Roy Bean, William Randolph Hearst and friend Chris

What do Judge Roy Bean, William Randolph Hearst and good friend Chris have in common?

Here’s a clue:

Bean, you might recall, was the famed justice of the peace in Val Verde County, Texas who liked to call himself “The Law West of the Pecos.” Of lesser repute is the fact that years earlier he owned a saloon on Main Street in Pinos Altos in what is now Grant County, New Mexico.

Newspaper magnate William Randolph Hearst’s ancestors had mining interests in the early 19th century throughout the West, including California, Nevada, Utah, South Dakota, Montana – and the Pacific mine in Pinos Altos, New Mexico.

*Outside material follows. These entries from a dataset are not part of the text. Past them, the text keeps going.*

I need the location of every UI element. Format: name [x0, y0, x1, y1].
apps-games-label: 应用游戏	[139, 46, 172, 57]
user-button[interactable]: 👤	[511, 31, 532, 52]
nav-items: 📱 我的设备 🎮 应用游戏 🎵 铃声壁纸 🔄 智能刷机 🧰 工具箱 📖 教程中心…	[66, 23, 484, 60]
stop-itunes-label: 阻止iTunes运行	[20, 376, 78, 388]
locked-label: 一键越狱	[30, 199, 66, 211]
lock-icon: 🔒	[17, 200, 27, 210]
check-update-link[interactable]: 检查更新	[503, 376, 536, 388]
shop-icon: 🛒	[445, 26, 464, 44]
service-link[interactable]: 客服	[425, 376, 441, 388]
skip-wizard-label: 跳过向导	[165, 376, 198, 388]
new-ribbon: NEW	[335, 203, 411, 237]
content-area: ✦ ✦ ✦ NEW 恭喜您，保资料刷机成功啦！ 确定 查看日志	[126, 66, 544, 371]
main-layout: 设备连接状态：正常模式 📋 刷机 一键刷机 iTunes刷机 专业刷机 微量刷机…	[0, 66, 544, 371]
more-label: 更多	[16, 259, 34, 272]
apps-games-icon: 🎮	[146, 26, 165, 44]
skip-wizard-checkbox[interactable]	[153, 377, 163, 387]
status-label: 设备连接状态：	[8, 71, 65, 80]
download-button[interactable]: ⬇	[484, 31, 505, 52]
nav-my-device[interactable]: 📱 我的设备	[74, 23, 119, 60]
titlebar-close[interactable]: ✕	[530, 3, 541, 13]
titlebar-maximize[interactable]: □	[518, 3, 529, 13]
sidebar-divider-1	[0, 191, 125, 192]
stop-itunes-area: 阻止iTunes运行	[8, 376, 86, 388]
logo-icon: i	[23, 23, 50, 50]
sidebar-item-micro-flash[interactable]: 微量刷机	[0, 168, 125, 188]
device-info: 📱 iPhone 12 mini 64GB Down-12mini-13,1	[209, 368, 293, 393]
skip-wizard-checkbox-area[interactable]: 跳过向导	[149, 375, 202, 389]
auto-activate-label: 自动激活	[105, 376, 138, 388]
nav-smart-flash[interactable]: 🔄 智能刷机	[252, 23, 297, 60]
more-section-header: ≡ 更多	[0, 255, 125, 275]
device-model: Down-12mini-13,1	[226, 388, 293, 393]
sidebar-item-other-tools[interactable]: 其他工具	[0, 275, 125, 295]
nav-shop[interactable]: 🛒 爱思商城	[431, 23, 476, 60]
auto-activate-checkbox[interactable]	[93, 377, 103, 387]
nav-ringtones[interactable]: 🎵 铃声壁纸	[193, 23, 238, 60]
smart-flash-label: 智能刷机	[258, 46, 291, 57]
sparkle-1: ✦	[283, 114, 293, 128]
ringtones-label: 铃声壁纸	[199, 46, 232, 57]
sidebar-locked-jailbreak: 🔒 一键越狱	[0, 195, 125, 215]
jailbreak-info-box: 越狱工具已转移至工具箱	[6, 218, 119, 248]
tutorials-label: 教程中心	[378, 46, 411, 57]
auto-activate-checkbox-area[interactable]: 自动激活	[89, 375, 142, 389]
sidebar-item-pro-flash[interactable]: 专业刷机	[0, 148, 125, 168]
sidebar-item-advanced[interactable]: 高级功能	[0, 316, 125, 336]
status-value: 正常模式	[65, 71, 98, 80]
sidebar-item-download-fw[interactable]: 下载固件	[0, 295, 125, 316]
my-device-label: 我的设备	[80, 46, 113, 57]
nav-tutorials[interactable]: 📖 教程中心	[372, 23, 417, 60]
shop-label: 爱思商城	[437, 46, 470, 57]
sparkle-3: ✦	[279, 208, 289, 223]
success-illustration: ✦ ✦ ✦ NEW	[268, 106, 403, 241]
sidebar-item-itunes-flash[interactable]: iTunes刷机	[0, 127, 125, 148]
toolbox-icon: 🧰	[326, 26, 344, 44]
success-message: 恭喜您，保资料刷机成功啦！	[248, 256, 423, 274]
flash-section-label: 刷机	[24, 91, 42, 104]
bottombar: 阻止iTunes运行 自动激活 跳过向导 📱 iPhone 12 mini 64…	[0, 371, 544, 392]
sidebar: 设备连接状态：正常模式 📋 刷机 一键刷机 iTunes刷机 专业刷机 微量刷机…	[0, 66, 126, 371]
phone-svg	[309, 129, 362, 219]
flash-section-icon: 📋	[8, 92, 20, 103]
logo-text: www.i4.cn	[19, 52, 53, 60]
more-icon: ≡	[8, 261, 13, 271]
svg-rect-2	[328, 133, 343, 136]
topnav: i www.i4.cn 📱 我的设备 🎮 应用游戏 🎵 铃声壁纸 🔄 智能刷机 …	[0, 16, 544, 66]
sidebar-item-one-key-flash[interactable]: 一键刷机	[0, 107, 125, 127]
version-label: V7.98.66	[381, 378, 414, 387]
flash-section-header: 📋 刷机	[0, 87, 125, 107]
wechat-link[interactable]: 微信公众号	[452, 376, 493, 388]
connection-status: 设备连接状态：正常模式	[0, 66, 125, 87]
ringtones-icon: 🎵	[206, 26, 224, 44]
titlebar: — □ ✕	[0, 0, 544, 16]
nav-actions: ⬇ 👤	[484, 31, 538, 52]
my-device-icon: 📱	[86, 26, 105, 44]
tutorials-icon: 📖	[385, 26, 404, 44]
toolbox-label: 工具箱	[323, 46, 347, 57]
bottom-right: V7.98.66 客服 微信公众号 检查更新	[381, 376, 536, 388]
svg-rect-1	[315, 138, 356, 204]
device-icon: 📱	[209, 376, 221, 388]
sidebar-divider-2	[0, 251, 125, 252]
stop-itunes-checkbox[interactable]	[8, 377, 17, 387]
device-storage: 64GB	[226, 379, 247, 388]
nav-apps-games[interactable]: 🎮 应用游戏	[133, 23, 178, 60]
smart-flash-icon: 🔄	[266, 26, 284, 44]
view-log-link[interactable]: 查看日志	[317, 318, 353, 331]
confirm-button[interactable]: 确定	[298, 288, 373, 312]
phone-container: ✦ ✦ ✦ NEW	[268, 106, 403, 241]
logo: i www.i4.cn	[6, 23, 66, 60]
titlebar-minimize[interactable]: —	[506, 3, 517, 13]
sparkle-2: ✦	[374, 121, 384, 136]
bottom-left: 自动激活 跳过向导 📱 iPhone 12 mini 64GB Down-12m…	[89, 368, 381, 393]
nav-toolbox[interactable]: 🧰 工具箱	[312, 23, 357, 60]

Good friend Chris – the first woman partner at Arthur Anderson Arizona – sold her data-processing firm years ago and has enjoyed refurbishing and traveling in single-axle vintage Airstreams since retiring at age 50. A graduate of Arizona State University, her heart has never left her native Silver City, New Mexico – just eight miles south of Pinos Altos.

But it’s not just New Mexico that ties these three together.

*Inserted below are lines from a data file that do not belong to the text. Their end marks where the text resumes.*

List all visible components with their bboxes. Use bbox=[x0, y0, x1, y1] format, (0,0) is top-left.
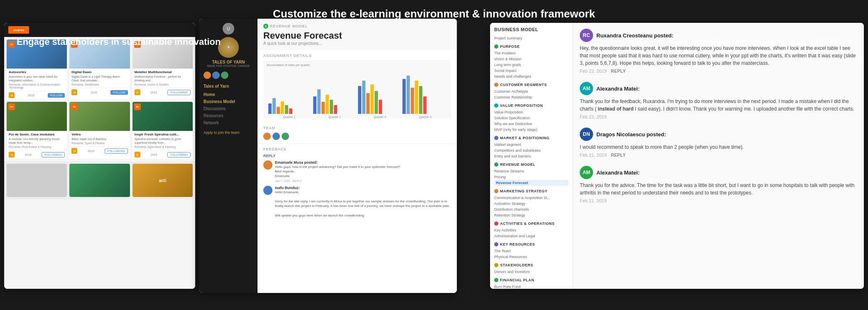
follow-button[interactable]: FOLLOW bbox=[48, 93, 65, 98]
card-actions: ♻ 2019 FOLLOW bbox=[7, 91, 67, 99]
follow-button[interactable]: FOLLOW bbox=[110, 90, 128, 95]
sidebar-item-home[interactable]: Home bbox=[204, 91, 253, 98]
bm-link-customer-archetype[interactable]: Customer Archetype bbox=[494, 89, 569, 94]
commenter-name: Alexandra Matei: bbox=[596, 86, 640, 92]
card-body: Pui de Somn. Casa modulara A modular, ec… bbox=[7, 131, 67, 150]
bm-link-revenue-streams[interactable]: Revenue Streams bbox=[494, 168, 569, 174]
commenter-name: Dragos Nicolaescu posted: bbox=[596, 131, 666, 138]
commenter-name: Emanuele Musa posted: bbox=[275, 160, 400, 165]
chart-label: Accumulation of sales per quarter bbox=[267, 64, 448, 66]
comment-block: RC Ruxandra Creosteanu posted: Hey, the … bbox=[580, 29, 857, 74]
bm-link-customer-relationship[interactable]: Customer Relationship bbox=[494, 94, 569, 100]
bm-link-project-summary[interactable]: Project summary bbox=[494, 35, 569, 41]
sidebar-item-resources[interactable]: Resources bbox=[204, 112, 253, 119]
comment-date: Feb 21, 2019 bbox=[580, 153, 607, 157]
revenue-title: Revenue Forecast bbox=[263, 30, 451, 41]
sidebar-item-network[interactable]: Network bbox=[204, 119, 253, 126]
revenue-subtitle: A quick look at our projections... bbox=[263, 41, 451, 46]
card-body: Digital Dawn Digital Dawn is a Light The… bbox=[69, 69, 130, 88]
reply-button[interactable]: REPLY bbox=[611, 153, 626, 157]
revenue-dot: $ bbox=[263, 24, 268, 29]
bm-link-retention[interactable]: Retention Strategy bbox=[494, 212, 569, 218]
bm-link-entry-exit[interactable]: Entry and exit barriers bbox=[494, 153, 569, 159]
section-dot-marketing bbox=[494, 189, 498, 193]
bar bbox=[334, 105, 337, 114]
sidebar-item-discussions[interactable]: Discussions bbox=[204, 105, 253, 112]
commenter-name: Alexandra Matei: bbox=[596, 170, 640, 176]
brand-name: TALES OF YARN bbox=[204, 60, 253, 64]
bm-link-donors[interactable]: Donors and Investors bbox=[494, 269, 569, 275]
section-dot-revenue bbox=[494, 162, 498, 167]
reply-button[interactable]: REPLY bbox=[611, 69, 626, 74]
bar bbox=[362, 81, 365, 114]
team-avatar-row bbox=[204, 71, 253, 79]
bm-link-needs[interactable]: Needs and challenges bbox=[494, 74, 569, 79]
bm-link-admin-legal[interactable]: Administrative and Legal bbox=[494, 233, 569, 239]
card-title: Mobilier Multifunctional bbox=[135, 70, 191, 74]
following-button[interactable]: FOLLOWING bbox=[167, 90, 191, 95]
card-year: 2019 bbox=[151, 153, 157, 156]
comment-text: Hello Emanuele,Sorry for the late reply.… bbox=[275, 190, 451, 218]
comment-header: DN Dragos Nicolaescu posted: bbox=[580, 128, 857, 141]
bm-link-social-impact[interactable]: Social impact bbox=[494, 68, 569, 74]
bm-link-comm-acq[interactable]: Communication & Acquisition St... bbox=[494, 195, 569, 201]
bm-link-physical-resources[interactable]: Physical Resources bbox=[494, 254, 569, 260]
section-label-stakeholders: STAKEHOLDERS bbox=[500, 263, 533, 267]
bm-link-burn-rate[interactable]: Burn Rate Fund bbox=[494, 284, 569, 289]
card-country: Romania, Healthcare bbox=[71, 83, 128, 86]
card-title: Pui de Somn. Casa modulara bbox=[9, 133, 65, 136]
reply-label[interactable]: REPLY bbox=[263, 154, 451, 158]
bar bbox=[379, 100, 382, 114]
bar bbox=[411, 88, 414, 114]
bar bbox=[358, 86, 361, 114]
card-body: Mobilier Multifunctional Multifunctional… bbox=[132, 69, 193, 88]
comment-header: AM Alexandra Matei: bbox=[580, 166, 857, 179]
section-dot-resources bbox=[494, 242, 498, 246]
comment-block: AM Alexandra Matei: Thank you for the ad… bbox=[580, 166, 857, 203]
following-button[interactable]: FOLLOWING bbox=[105, 148, 128, 154]
sidebar-item-business-model[interactable]: Business Model bbox=[204, 98, 253, 105]
bar bbox=[415, 81, 418, 114]
bm-link-distinctive[interactable]: Why we are Distinctive bbox=[494, 121, 569, 127]
bm-link-long-term[interactable]: Long term goals bbox=[494, 62, 569, 68]
card-actions: ♻ 2019 FOLLOWING bbox=[132, 88, 193, 96]
apply-link[interactable]: Apply to join the team bbox=[204, 130, 253, 135]
bm-link-competitors[interactable]: Competitors and substitutes bbox=[494, 148, 569, 153]
business-model-sidebar: BUSINESS MODEL Project summary PURPOSE T… bbox=[490, 23, 573, 289]
bm-link-the-team[interactable]: The Team bbox=[494, 248, 569, 254]
commenter-avatar: AM bbox=[580, 166, 593, 179]
center-sidebar: U ✦ TALES OF YARN MAKE FOR POSITIVE CHAN… bbox=[199, 19, 257, 293]
card-description: A modular, eco-friendly glamping house m… bbox=[9, 137, 65, 145]
following-button[interactable]: FOLLOWING bbox=[167, 152, 191, 157]
bm-link-value-prop[interactable]: Value Proposition bbox=[494, 109, 569, 115]
section-dot-purpose bbox=[494, 44, 498, 49]
bm-link-solution-spec[interactable]: Solution Specification bbox=[494, 115, 569, 121]
bm-link-the-problem[interactable]: The Problem bbox=[494, 50, 569, 56]
bm-section-value: VALUE PROPOSITION bbox=[494, 103, 569, 108]
card-country: Romania, Agriculture & Farming bbox=[135, 145, 191, 148]
bm-link-revenue-forecast[interactable]: Revenue Forecast bbox=[494, 180, 569, 186]
bm-link-mvp[interactable]: MVP (only for early stage) bbox=[494, 127, 569, 133]
card-body: Autovortex Autovortex is your own desk r… bbox=[7, 69, 67, 91]
card-title: Autovortex bbox=[9, 70, 65, 74]
following-button[interactable]: FOLLOWING bbox=[42, 152, 65, 157]
card-body: Inspir Fresh Spirulina culti... Spirulin… bbox=[132, 131, 193, 150]
sdg-icons: ♻ bbox=[9, 92, 15, 98]
bar-group-q3 bbox=[358, 81, 402, 114]
chart-bars bbox=[267, 68, 448, 114]
bm-link-vision[interactable]: Vision & Mission bbox=[494, 56, 569, 62]
section-dot-financial bbox=[494, 278, 498, 282]
chart-x-label: Quarter 2 bbox=[329, 116, 341, 118]
bm-link-market-segment[interactable]: Market segment bbox=[494, 142, 569, 148]
list-item: MM Mobilier Multifunctional Multifunctio… bbox=[132, 39, 193, 99]
main-title: Customize the e-learning environment & i… bbox=[273, 7, 595, 20]
bm-link-pricing[interactable]: Pricing bbox=[494, 174, 569, 180]
bm-link-key-activities[interactable]: Key Activities bbox=[494, 227, 569, 233]
list-item: IN Inspir Fresh Spirulina culti... Spiru… bbox=[132, 102, 193, 159]
left-panel-title: Engage stakeholders in sustainable innov… bbox=[17, 37, 221, 47]
bm-section-financial: FINANCIAL PLAN bbox=[494, 278, 569, 282]
card-country: Romania, Sport & Fitness bbox=[71, 142, 128, 145]
bm-link-activation[interactable]: Activation Strategy bbox=[494, 201, 569, 207]
bm-link-distribution[interactable]: Distribution channels bbox=[494, 207, 569, 212]
bar-group-q2 bbox=[313, 89, 357, 114]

It’s the historic Grant County Courthouse.

Chris bought it last year.

Folks were sure she’d lost her mind. Maybe retirement had turned her brain to mush.

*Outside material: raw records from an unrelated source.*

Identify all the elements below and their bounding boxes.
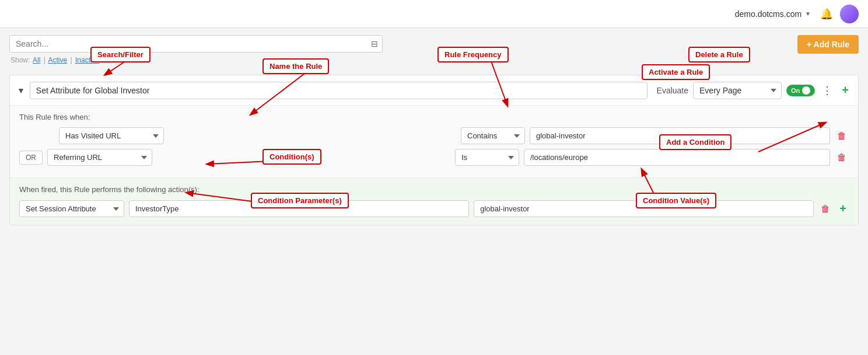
- action-key-input[interactable]: [129, 200, 469, 217]
- conditions-section-label: This Rule fires when:: [19, 113, 849, 121]
- condition-operator-select-1[interactable]: Contains Is Starts With: [461, 127, 525, 144]
- toggle-on-label: On: [791, 87, 800, 94]
- rule-name-input[interactable]: [30, 82, 648, 99]
- show-inactive-link[interactable]: Inactive: [75, 56, 99, 64]
- rule-controls: On ⋮ +: [786, 81, 851, 99]
- domain-chevron-icon: ▼: [805, 11, 811, 17]
- conditions-section: This Rule fires when: Has Visited URL Re…: [10, 106, 858, 178]
- evaluate-label: Evaluate: [657, 86, 688, 95]
- rule-expand-chevron-icon[interactable]: ▼: [17, 86, 25, 95]
- activate-toggle[interactable]: On: [786, 85, 815, 96]
- domain-label: demo.dotcms.com: [735, 9, 802, 19]
- condition-value-input-2[interactable]: [524, 149, 830, 166]
- top-nav: demo.dotcms.com ▼ 🔔: [0, 0, 868, 28]
- rule-header: ▼ Evaluate Every Page Once Once per Sess…: [10, 75, 858, 106]
- search-input[interactable]: [9, 35, 383, 53]
- search-wrapper: ⊟: [9, 35, 383, 53]
- main-content: ⊟ Show: All | Active | Inactive + Add Ru…: [0, 28, 868, 237]
- filter-icon[interactable]: ⊟: [371, 39, 378, 48]
- actions-section: When fired, this Rule performs the follo…: [10, 178, 858, 225]
- condition-type-select-2[interactable]: Referring URL Has Visited URL Current UR…: [47, 149, 152, 166]
- condition-or-badge: OR: [19, 151, 43, 165]
- add-rule-button[interactable]: + Add Rule: [797, 35, 859, 54]
- show-active-link[interactable]: Active: [48, 56, 68, 64]
- domain-selector[interactable]: demo.dotcms.com ▼: [735, 9, 811, 19]
- condition-value-input-1[interactable]: [530, 127, 830, 144]
- add-action-icon[interactable]: +: [837, 200, 849, 218]
- header-left: ⊟ Show: All | Active | Inactive: [9, 35, 797, 70]
- action-value-input[interactable]: [474, 200, 814, 217]
- actions-section-label: When fired, this Rule performs the follo…: [19, 185, 849, 194]
- search-row: ⊟: [9, 35, 797, 53]
- notifications-bell-icon[interactable]: 🔔: [820, 8, 833, 20]
- more-options-button[interactable]: ⋮: [820, 82, 835, 99]
- avatar[interactable]: [840, 5, 859, 23]
- delete-condition-icon-2[interactable]: 🗑: [835, 150, 849, 165]
- delete-action-icon[interactable]: 🗑: [818, 201, 832, 217]
- condition-row: Has Visited URL Referring URL Current UR…: [19, 127, 849, 144]
- action-type-select[interactable]: Set Session Attribute Set Cookie Redirec…: [19, 200, 124, 217]
- show-all-link[interactable]: All: [33, 56, 40, 64]
- delete-condition-icon-1[interactable]: 🗑: [835, 128, 849, 144]
- add-condition-button[interactable]: +: [839, 81, 851, 99]
- condition-operator-select-2[interactable]: Is Contains Starts With: [455, 149, 519, 166]
- avatar-image: [840, 5, 859, 23]
- rule-panel: ▼ Evaluate Every Page Once Once per Sess…: [9, 75, 859, 225]
- action-row: Set Session Attribute Set Cookie Redirec…: [19, 200, 849, 218]
- header-row: ⊟ Show: All | Active | Inactive + Add Ru…: [9, 35, 859, 70]
- condition-type-select-1[interactable]: Has Visited URL Referring URL Current UR…: [59, 127, 164, 144]
- frequency-select[interactable]: Every Page Once Once per Session: [693, 82, 782, 99]
- show-filter: Show: All | Active | Inactive: [9, 56, 797, 64]
- condition-row: OR Referring URL Has Visited URL Current…: [19, 149, 849, 166]
- toggle-circle: [802, 86, 810, 95]
- show-label: Show:: [10, 56, 30, 64]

But she has a vision for turning the long-abandoned structure into a home for her and her husband, Tom, still working in Phoenix as a home builder, to retire to in a few years.

Among the previous owners of the Grant County Courthouse, according to Chris’ research? Judge Roy Bean and William Randolph Hearst’s grandmother.

Seriously.

Here’s what inside of the courthouse looked like when she bought it.

Here’s what the exterior looks like today.

You have to use your imagination to see what it will look like when Chris is done. She’s in the midst of a major re-do of the historic adobe structure. It has great bones.

It took nearly four months just to remove all the trash and bats from inside the crumbling building, which is, after all, a century-and-a-half old and has sat vacant for eons. Where others see faltering foundations and sagging porticals, Chris sees grand rooms and classic consonance.

The preservation and reconstruction has begun.

To see all this, Georges and I detoured inland a bit from our Year on the Edges of America route earlier this week. It was great fun to see the building as it is and try to envision – through Chris’ eyes – what it could become.

We expected to spend several nights in our Casita near the property on Main Street in Pinos Altos, just a half-dozen miles from where Chris was born. But plummeting temperatures forced us south just 24 hours after our arrival.

(Blog post on THAT experience coming soon.)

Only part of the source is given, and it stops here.